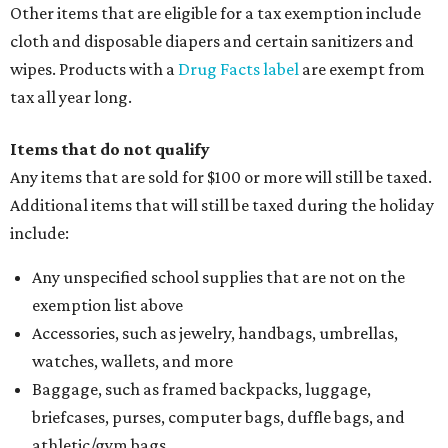
Other items that are eligible for a tax exemption include
cloth and disposable diapers and certain sanitizers and
wipes. Products with a
Drug Facts label
are exempt from
tax all year long.
Items that do not qualify
Any items that are sold for $100 or more will still be taxed.
Additional items that will still be taxed during the holiday
include:
Any unspecified school supplies that are not on the
exemption list above
Accessories, such as jewelry, handbags, umbrellas,
watches, wallets, and more
Baggage, such as framed backpacks, luggage,
briefcases, purses, computer bags, duffle bags, and
athletic/gym bags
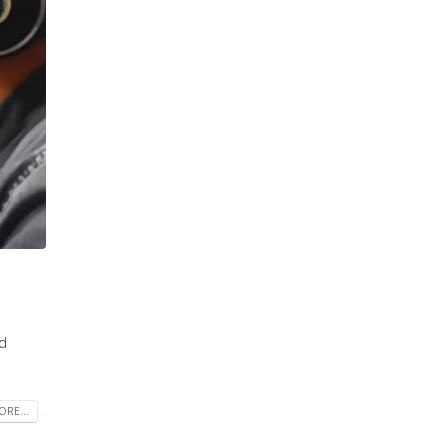
ld
RE...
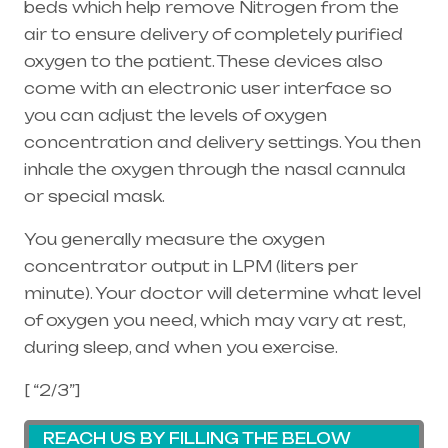
beds which help remove Nitrogen from the
air to ensure delivery of completely purified
oxygen to the patient. These devices also
come with an electronic user interface so
you can adjust the levels of oxygen
concentration and delivery settings. You then
inhale the oxygen through the
nasal cannula
or special mask.
You generally measure the oxygen
concentrator output in LPM (liters per
minute). Your doctor will determine what level
of oxygen you need, which may vary at rest,
during sleep, and when you exercise.
[ “2/3”]
REACH US BY FILLING THE BELOW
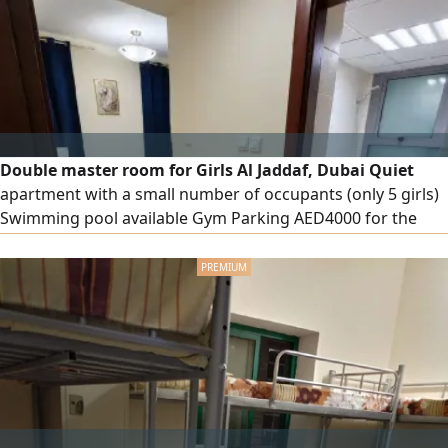
Double master room for Girls Al Jaddaf, Dubai Quiet
apartment with a small number of occupants (only 5 girls)
Swimming pool available Gym Parking AED4000 for the
entire room AED2000 for the bed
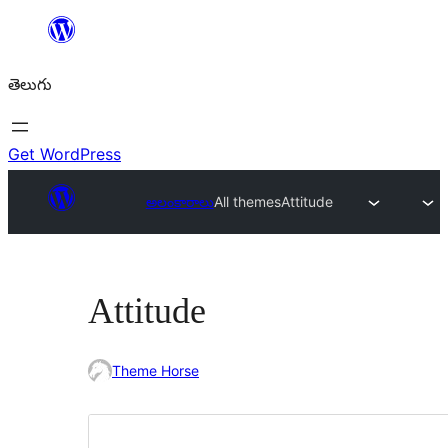
విషయానికి
వెళ్ళండి
తెలుగు
Get WordPress
అలంకారాలు
All themes
Attitude
Attitude
Theme Horse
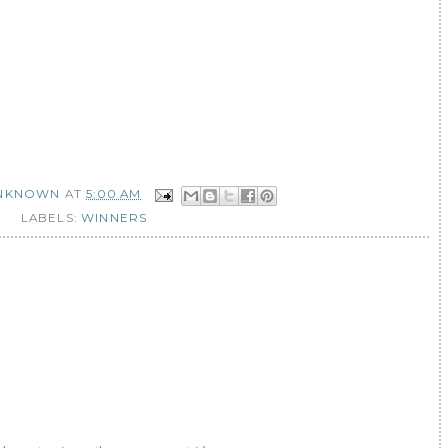
NKNOWN
AT
5:00 AM
LABELS:
WINNERS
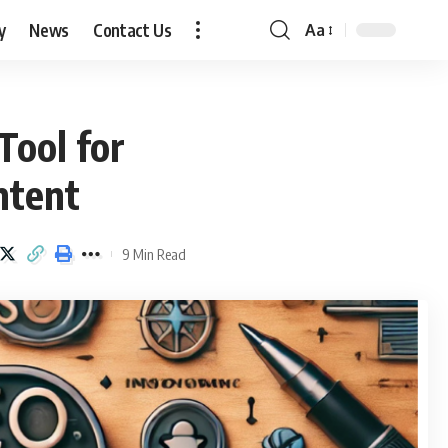
y
News
Contact Us
Aa
Font
Resizer
Tool for
ntent
9 Min Read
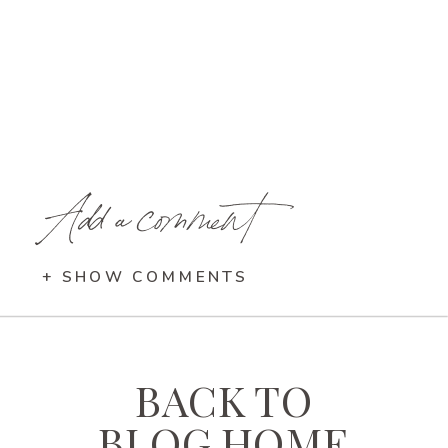
Add a comment
+ SHOW COMMENTS
BACK TO
BLOG HOME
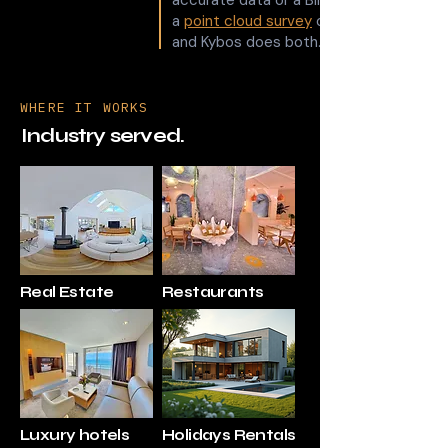
accurate data or a BIM model, that's
a
point cloud survey
or
and Kybos does both.
WHERE IT WORKS
Industry served.
Real Estate
Restaurants
Luxury hotels
Holidays Rentals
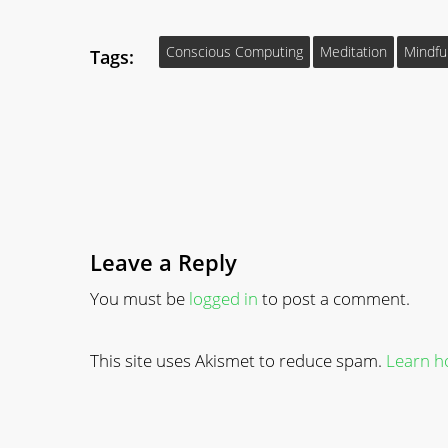
Conscious Computing
Meditation
Mindfu
Tags:
Leave a Reply
You must be
logged in
to post a comment.
This site uses Akismet to reduce spam.
Learn h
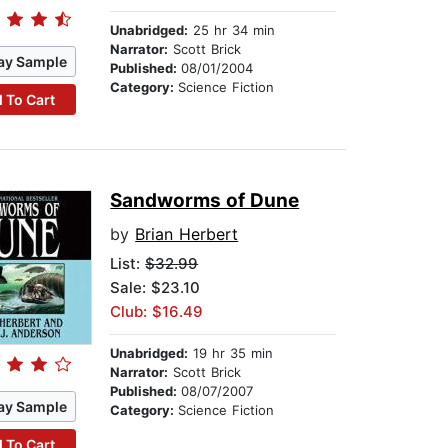
Unabridged:
25 hr 34 min
Narrator:
Scott Brick
ay Sample
Published:
08/01/2004
Category:
Science Fiction
 To Cart
Sandworms of Dune
by
Brian Herbert
List:
$32.99
Sale: $23.10
Club: $16.49
Unabridged:
19 hr 35 min
Narrator:
Scott Brick
Published:
08/07/2007
ay Sample
Category:
Science Fiction
 To Cart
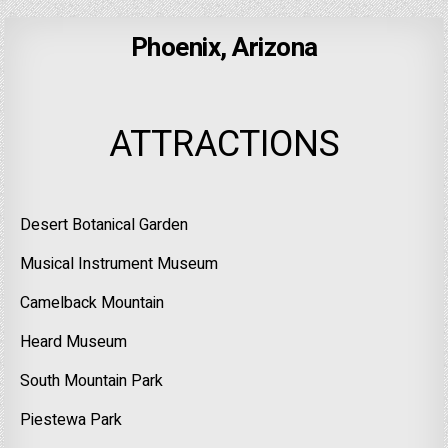
Phoenix, Arizona
ATTRACTIONS
Desert Botanical Garden
Musical Instrument Museum
Camelback Mountain
Heard Museum
South Mountain Park
Piestewa Park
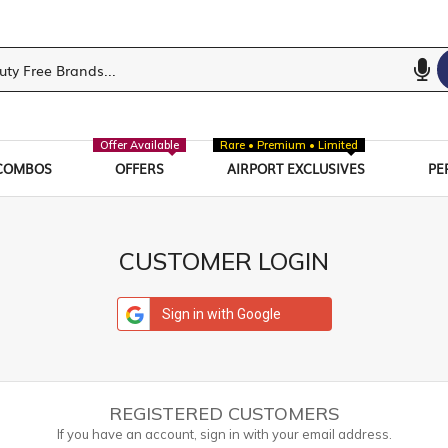
Offer Available
Rare • Premium • Limited
COMBOS
OFFERS
AIRPORT EXCLUSIVES
PE
CUSTOMER LOGIN
Sign in with Google
REGISTERED CUSTOMERS
If you have an account, sign in with your email address.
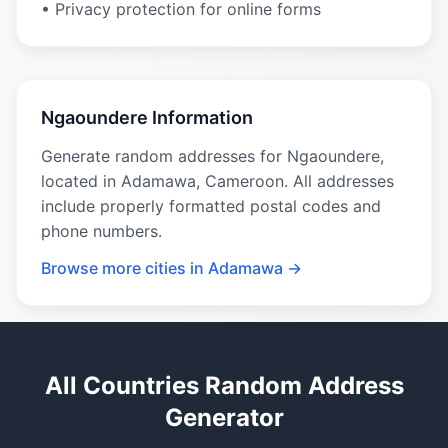
• Privacy protection for online forms
Ngaoundere Information
Generate random addresses for Ngaoundere,
located in Adamawa, Cameroon. All addresses
include properly formatted postal codes and
phone numbers.
Browse more cities in Adamawa →
All Countries Random Address
Generator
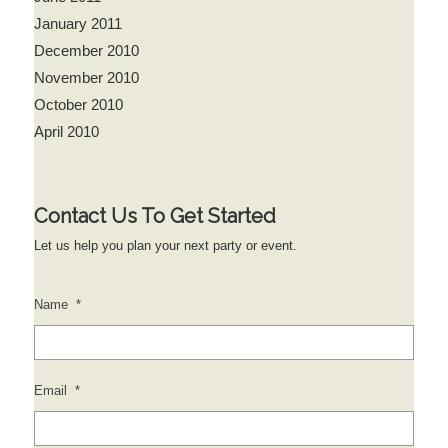
January 2011
December 2010
November 2010
October 2010
April 2010
Contact Us To Get Started
Let us help you plan your next party or event.
Name
*
Email
*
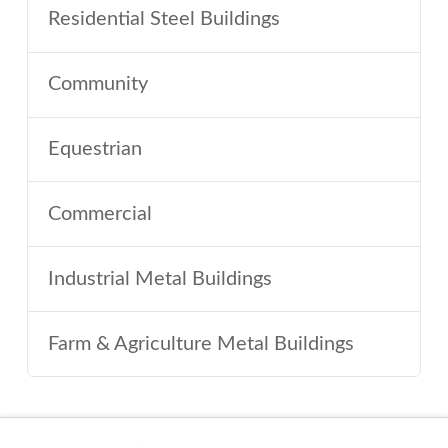
Residential Steel Buildings
Community
Equestrian
Commercial
Industrial Metal Buildings
Farm & Agriculture Metal Buildings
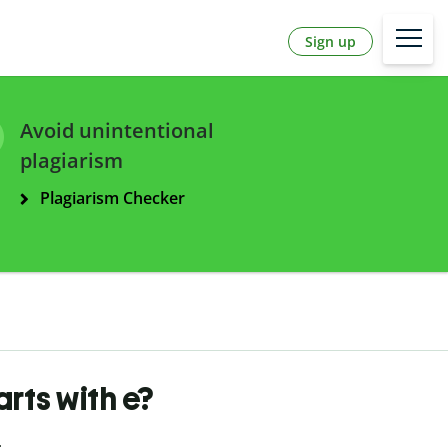
Sign up
Avoid unintentional
plagiarism
Plagiarism Checker
arts with e?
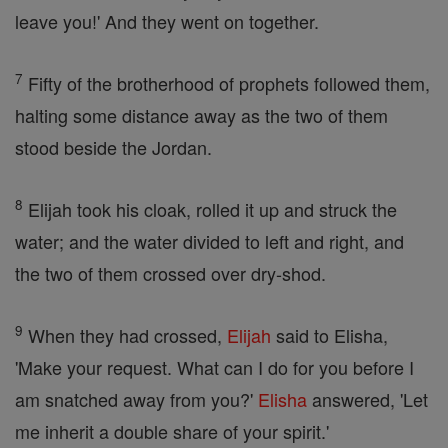
leave you!' And they went on together.
7
Fifty of the brotherhood of prophets followed them,
halting some distance away as the two of them
stood beside the Jordan.
8
Elijah took his cloak, rolled it up and struck the
water; and the water divided to left and right, and
the two of them crossed over dry-shod.
9
When they had crossed,
Elijah
said to Elisha,
'Make your request. What can I do for you before I
am snatched away from you?'
Elisha
answered, 'Let
me inherit a double share of your spirit.'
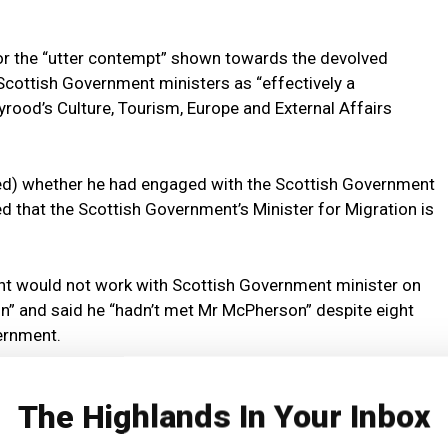
for the “utter contempt” shown towards the devolved
o Scottish Government ministers as “effectively a
rood’s Culture, Tourism, Europe and External Affairs
ed) whether he had engaged with the Scottish Government
ed that the Scottish Government’s Minister for Migration is
t would not work with Scottish Government minister on
n” and said he “hadn’t met Mr McPherson” despite eight
ernment.
ration rules […] that’s not going to be productive.”
The Highlands In Your Inbox
d:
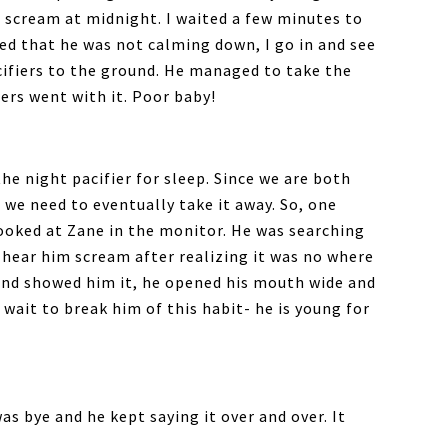
m scream at midnight. I waited a few minutes to
zed that he was not calming down, I go in and see
acifiers to the ground. He managed to take the
iers went with it. Poor baby!
the night pacifier for sleep. Since we are both
 we need to eventually take it away. So, one
ooked at Zane in the monitor. He was searching
y hear him scream after realizing it was no where
nd showed him it, he opened his mouth wide and
 wait to break him of this habit- he is young for
was bye and he kept saying it over and over. It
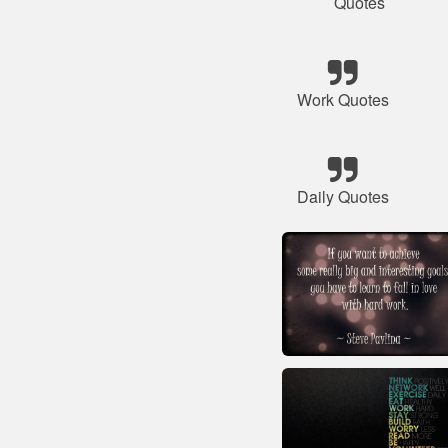
Quotes
Work Quotes
Daily Quotes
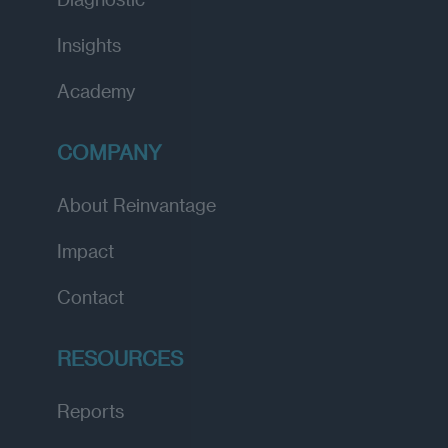
Insights
Academy
COMPANY
About Reinvantage
Impact
Contact
RESOURCES
Reports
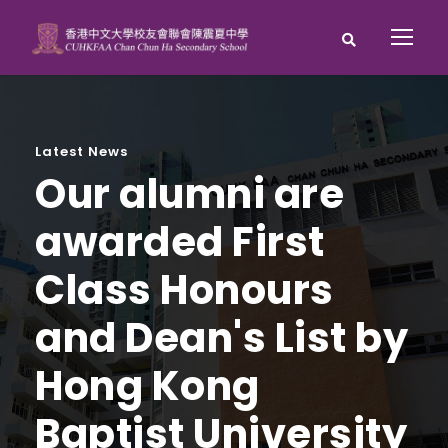
Latest News
Our alumni are
awarded First
Class Honours
and Dean's List by
Hong Kong
Baptist University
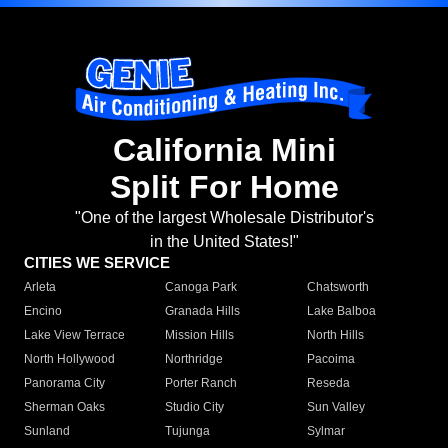
California Mini
Split For Home
"One of the largest Wholesale Distributor's
in the United States!"
CITIES WE SERVICE
Arleta
Canoga Park
Chatsworth
Encino
Granada Hills
Lake Balboa
Lake View Terrace
Mission Hills
North Hills
North Hollywood
Northridge
Pacoima
Panorama City
Porter Ranch
Reseda
Sherman Oaks
Studio City
Sun Valley
Sunland
Tujunga
Sylmar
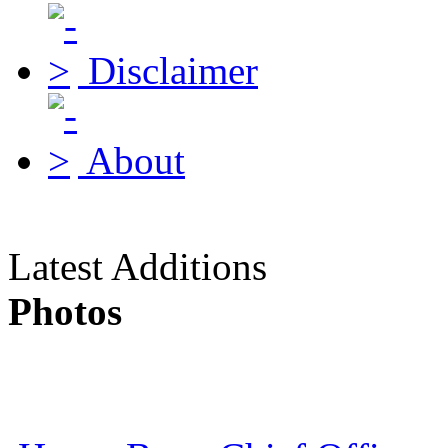
Disclaimer
About
Latest Additions
Photos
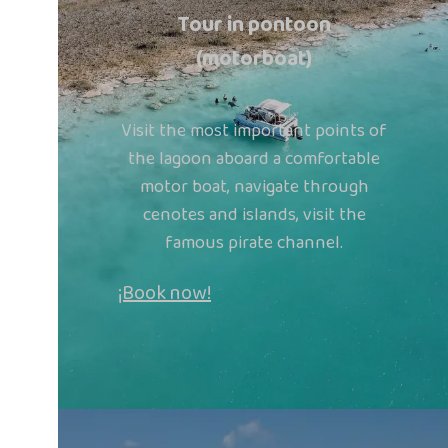
Tour in pontoon
(motorboat)
Visit the most important points of
the lagoon aboard a comfortable
motor boat, navigate through
cenotes and islands, visit the
famous pirate channel.
¡Book now!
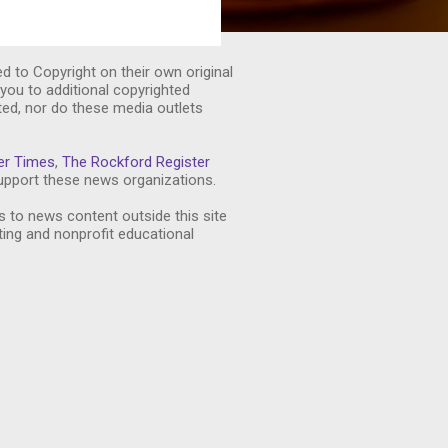
ed to Copyright on their own original
you to additional copyrighted
ted, nor do these media outlets
er Times
,
The Rockford Register
pport these news organizations.
s to news content outside this site
ting and nonprofit educational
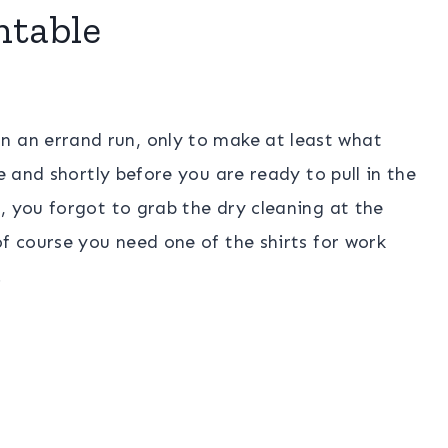
ntable
n an errand run, only to make at least what
e and shortly before you are ready to pull in the
, you forgot to grab the dry cleaning at the
of course you need one of the shirts for work
.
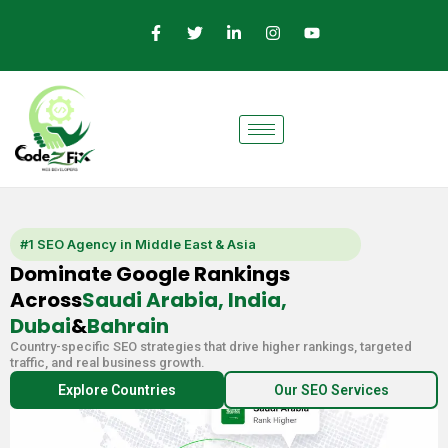
Skip
F
T
L
I
Y
a
w
i
n
o
to
c
i
n
s
u
e
t
k
t
t
content
b
t
e
a
u
o
e
d
g
b
o
r
i
r
e
k
n
a
-
-
m
f
i
n
#1 SEO Agency in Middle East & Asia
Dominate Google Rankings
Across
Saudi Arabia, India,
Dubai
&
Bahrain
Country-specific SEO strategies that drive higher rankings, targeted
traffic, and real business growth.
Explore Countries
Our SEO Services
+--
### The task
Skip the pictures and print exactly the lines from the one containing "cenotes and islands, visit the" through the end of the records above.

### Result
cenotes and islands, visit the
famous pirate channel.
¡Book now!
ed to Copyright on their own original
you to additional copyrighted
ted, nor do these media outlets
er Times
,
The Rockford Register
pport these news organizations.
s to news content outside this site
ting and nonprofit educational
ntable
n an errand run, only to make at least what
e and shortly before you are ready to pull in the
, you forgot to grab the dry cleaning at the
of course you need one of the shirts for work
.
Skip
F
T
L
I
Y
a
w
i
n
o
to
c
i
n
s
u
e
t
k
t
t
content
b
t
e
a
u
o
e
d
g
b
o
r
i
r
e
k
n
a
-
-
m
f
i
n
#1 SEO Agency in Middle East & Asia
Dominate Google Rankings
Across
Saudi Arabia, India,
Dubai
&
Bahrain
Country-specific SEO strategies that drive higher rankings, targeted
traffic, and real business growth.
Explore Countries
Our SEO Services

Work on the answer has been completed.